*Dataset excerpts*:
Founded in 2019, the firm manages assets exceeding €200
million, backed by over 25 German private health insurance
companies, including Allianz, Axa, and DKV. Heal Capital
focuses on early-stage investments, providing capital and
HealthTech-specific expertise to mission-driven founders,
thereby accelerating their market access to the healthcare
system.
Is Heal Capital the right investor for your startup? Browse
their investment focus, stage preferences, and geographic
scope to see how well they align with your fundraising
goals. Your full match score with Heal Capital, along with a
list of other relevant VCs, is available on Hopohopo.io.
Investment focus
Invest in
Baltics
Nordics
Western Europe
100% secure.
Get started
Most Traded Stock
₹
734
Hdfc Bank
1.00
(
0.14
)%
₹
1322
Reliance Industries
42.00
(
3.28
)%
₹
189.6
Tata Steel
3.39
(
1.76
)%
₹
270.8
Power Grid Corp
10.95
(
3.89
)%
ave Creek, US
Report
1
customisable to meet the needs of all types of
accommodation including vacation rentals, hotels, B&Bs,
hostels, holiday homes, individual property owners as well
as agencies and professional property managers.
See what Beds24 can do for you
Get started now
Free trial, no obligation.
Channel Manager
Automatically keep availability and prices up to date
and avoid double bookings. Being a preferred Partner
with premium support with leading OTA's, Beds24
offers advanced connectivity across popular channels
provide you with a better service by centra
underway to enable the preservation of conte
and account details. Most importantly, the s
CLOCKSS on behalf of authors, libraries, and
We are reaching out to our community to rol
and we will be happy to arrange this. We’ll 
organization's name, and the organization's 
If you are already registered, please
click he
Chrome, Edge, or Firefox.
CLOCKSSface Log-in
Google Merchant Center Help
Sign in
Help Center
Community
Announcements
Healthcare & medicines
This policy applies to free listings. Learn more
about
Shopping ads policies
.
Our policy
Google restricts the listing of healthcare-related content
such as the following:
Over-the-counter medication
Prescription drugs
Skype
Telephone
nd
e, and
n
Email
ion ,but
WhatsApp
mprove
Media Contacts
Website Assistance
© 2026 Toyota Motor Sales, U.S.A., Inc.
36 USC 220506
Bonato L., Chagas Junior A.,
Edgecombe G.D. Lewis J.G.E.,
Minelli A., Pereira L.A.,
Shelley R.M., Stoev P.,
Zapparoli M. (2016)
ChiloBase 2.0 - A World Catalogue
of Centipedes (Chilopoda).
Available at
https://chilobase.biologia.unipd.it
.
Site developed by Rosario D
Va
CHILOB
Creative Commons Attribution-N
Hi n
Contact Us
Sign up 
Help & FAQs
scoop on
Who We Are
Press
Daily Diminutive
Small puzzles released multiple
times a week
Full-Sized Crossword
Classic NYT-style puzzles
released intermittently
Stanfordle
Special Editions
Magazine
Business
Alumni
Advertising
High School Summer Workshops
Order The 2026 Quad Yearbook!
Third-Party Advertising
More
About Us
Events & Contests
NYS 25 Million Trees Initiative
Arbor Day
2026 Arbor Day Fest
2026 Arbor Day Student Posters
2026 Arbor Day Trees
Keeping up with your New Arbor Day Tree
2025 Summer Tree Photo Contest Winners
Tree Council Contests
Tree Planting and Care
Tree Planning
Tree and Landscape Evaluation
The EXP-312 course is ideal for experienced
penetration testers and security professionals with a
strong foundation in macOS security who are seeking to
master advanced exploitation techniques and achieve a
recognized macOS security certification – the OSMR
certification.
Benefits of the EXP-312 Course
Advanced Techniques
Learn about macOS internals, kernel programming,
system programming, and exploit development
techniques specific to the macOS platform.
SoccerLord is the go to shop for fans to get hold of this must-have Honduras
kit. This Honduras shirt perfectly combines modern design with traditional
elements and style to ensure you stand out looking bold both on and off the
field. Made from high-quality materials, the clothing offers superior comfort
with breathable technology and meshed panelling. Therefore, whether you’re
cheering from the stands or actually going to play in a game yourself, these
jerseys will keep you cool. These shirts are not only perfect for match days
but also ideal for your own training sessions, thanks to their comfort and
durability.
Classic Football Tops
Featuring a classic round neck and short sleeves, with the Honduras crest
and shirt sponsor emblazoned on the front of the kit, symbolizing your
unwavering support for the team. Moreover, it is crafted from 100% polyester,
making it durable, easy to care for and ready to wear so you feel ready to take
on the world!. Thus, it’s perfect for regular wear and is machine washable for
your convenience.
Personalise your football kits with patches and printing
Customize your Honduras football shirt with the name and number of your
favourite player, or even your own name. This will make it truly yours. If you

*WORK TO BE COMPLETED*: Print the records again in their entirety, character for character.

*TASK RESPONSE*:
Founded in 2019, the firm manages assets exceeding €200
million, backed by over 25 German private health insurance
companies, including Allianz, Axa, and DKV. Heal Capital
focuses on early-stage investments, providing capital and
HealthTech-specific expertise to mission-driven founders,
thereby accelerating their market access to the healthcare
system.
Is Heal Capital the right investor for your startup? Browse
their investment focus, stage preferences, and geographic
scope to see how well they align with your fundraising
goals. Your full match score with Heal Capital, along with a
list of other relevant VCs, is available on Hopohopo.io.
Investment focus
Invest in
Baltics
Nordics
Western Europe
100% secure.
Get started
Most Traded Stock
₹
734
Hdfc Bank
1.00
(
0.14
)%
₹
1322
Reliance Industries
42.00
(
3.28
)%
₹
189.6
Tata Steel
3.39
(
1.76
)%
₹
270.8
Power Grid Corp
10.95
(
3.89
)%
ave Creek, US
Report
1
customisable to meet the needs of all types of
accommodation including vacation rentals, hotels, B&Bs,
hostels, holiday homes, individual property owners as well
as agencies and professional property managers.
See what Beds24 can do for you
Get started now
Free trial, no obligation.
Channel Manager
Automatically keep availability and prices up to date
and avoid double bookings. Being a preferred Partner
with premium support with leading OTA's, Beds24
offers advanced connectivity across popular channels
provide you with a better service by centra
underway to enable the preservation of conte
and account details. Most importantly, the s
CLOCKSS on behalf of authors, libraries, and
We are reaching out to our community to rol
and we will be happy to arrange this. We’ll 
organization's name, and the organization's 
If you are already registered, please
click he
Chrome, Edge, or Firefox.
CLOCKSSface Log-in
Google Merchant Center Help
Sign in
Help Center
Community
Announcements
Healthcare & medicines
This policy applies to free listings. Learn more
about
Shopping ads policies
.
Our policy
Google restricts the listing of healthcare-related content
such as the following:
Over-the-counter medication
Prescription drugs
Skype
Telephone
nd
e, and
n
Email
ion ,but
WhatsApp
mprove
Media Contacts
Website Assistance
© 2026 Toyota Motor Sales, U.S.A., Inc.
36 USC 220506
Bonato L., Chagas Junior A.,
Edgecombe G.D. Lewis J.G.E.,
Minelli A., Pereira L.A.,
Shelley R.M., Stoev P.,
Zapparoli M. (2016)
ChiloBase 2.0 - A World Catalogue
of Centipedes (Chilopoda).
Available at
https://chilobase.biologia.unipd.it
.
Site developed by Rosario D
Va
CHILOB
Creative Commons Attribution-N
Hi n
Contact Us
Sign up 
Help & FAQs
scoop on
Who We Are
Press
Daily Diminutive
Small puzzles released multiple
times a week
Full-Sized Crossword
Classic NYT-style puzzles
released intermittently
Stanfordle
Special Editions
Magazine
Business
Alumni
Advertising
High School Summer Workshops
Order The 2026 Quad Yearbook!
Third-Party Advertising
More
About Us
Events & Contests
NYS 25 Million Trees Initiative
Arbor Day
2026 Arbor Day Fest
2026 Arbor Day Student Posters
2026 Arbor Day Trees
Keeping up with your New Arbor Day Tree
2025 Summer Tree Photo Contest Winners
Tree Council Contests
Tree Planting and Care
Tree Planning
Tree and Landscape Evaluation
The EXP-312 course is ideal for experienced
penetration testers and security professionals with a
strong foundation in macOS security who are seeking to
master advanced exploitation techniques and achieve a
recognized macOS security certification – the OSMR
certification.
Benefits of the EXP-312 Course
Advanced Techniques
Learn about macOS internals, kernel programming,
system programming, and exploit development
techniques specific to the macOS platform.
SoccerLord is the go to shop for fans to get hold of this must-have Honduras
kit. This Honduras shirt perfectly combines modern design with traditional
elements and style to ensure you stand out looking bold both on and off the
field. Made from high-quality materials, the clothing offers superior comfort
with breathable technology and meshed panelling. Therefore, whether you’re
cheering from the stands or actually going to play in a game yourself, these
jerseys will keep you cool. These shirts are not only perfect for match days
but also ideal for your own training sessions, thanks to their comfort and
durability.
Classic Football Tops
Featuring a classic round neck and short sleeves, with the Honduras crest
and shirt sponsor emblazoned on the front of the kit, symbolizing your
unwavering support for the team. Moreover, it is crafted from 100% polyester,
making it durable, easy to care for and ready to wear so you feel ready to take
on the world!. Thus, it’s perfect for regular wear and is machine washable for
your convenience.
Personalise your football kits with patches and printing
Customize your Honduras football shirt with the name and number of your
favourite player, or even your own name. This will make it truly yours. If you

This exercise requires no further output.